TALLINN - The Ekspress Group, Estonia's largest publishing company, announced this week that it would go public on March 26 with an open share subscription on the Tallinn Stock Exchange and that the company's future expansion plans included Latvia and Romania. Hans Luik, owner of the group, said on March 19 that "Ekspress Group is moving on to the Baltic market, where the goal is to achieve a similar position as in Estonia."
The Ekspress Group, which was created in 1989, includes brand name publications such as Eesti Paevaleht, Eesti Ekspress and SL Ohtuleht. The group claims that some 60 percent of Estonia's population reads its publications.
The company said in a statement that 5.3 million shares would be offered to the public, of which slightly more than half will be sold by Luik and the remainder will consist of new stock. The offer will last four days and end on March 29.
The debut of a media company on the Tallinn Stock Exchange will give added vitality to stock trading in Estonia, which is by far the most active among the three Baltic states. Blue-chip stocks on the exchange now include a shipper, a municipal water company and a casino group, all of which are relative newcomers to the market.

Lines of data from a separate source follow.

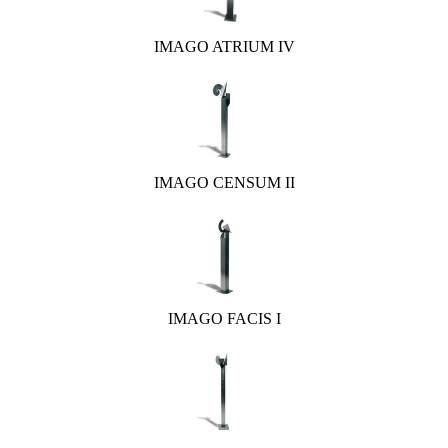
IMAGO ATRIUM IV
IMAGO CENSUM II
IMAGO FACIS I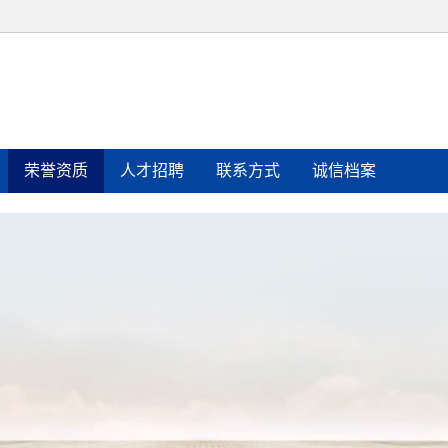
荣誉资质
人才招聘
联系方式
诚信档案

The IPO also comes during a peak in Ekspress Group's financial performance, as last year's earnings amounted to 94.1 million kroons (6 million euros), up 130 percent year-on-year. Revenues in 2006 increased 25 percent to nearly 930 million kroons on the wave of a booming advertisement market.
Previously the company reported that its line of magazines in Lithuania began showing a profit last year. Ekspress Leidyba features 17 publications, including the monthly Panele, the most widely read women's magazine in Lithuania.
The company hopes to raise 12.8 million euros from the IPO (after expenses), which will be led by Suprema Securities.
Executives told reporters that part of the proceeds would be used to expand to the Latvian market, where the company is in negotiations with local media outlets.
They said that Ekspress Group, which employs some 2,000 people, wanted to take over a Latvian company via a share swap.
Luik said that the group also had plans to make a foray into the Romanian media market and that talks were being held with internationally renowned companies on the venture.
A poll earlier this year by TNS Emor showed that SL Ohtuleht, a tabloid, was the most popular publication in Estonia. The paper had an average readership of 251,000 in the fourth quarter of last year.
Eesti Ekspress, a weekly, was in fourth place and had a readership of 142,000 in the last three months of 2006.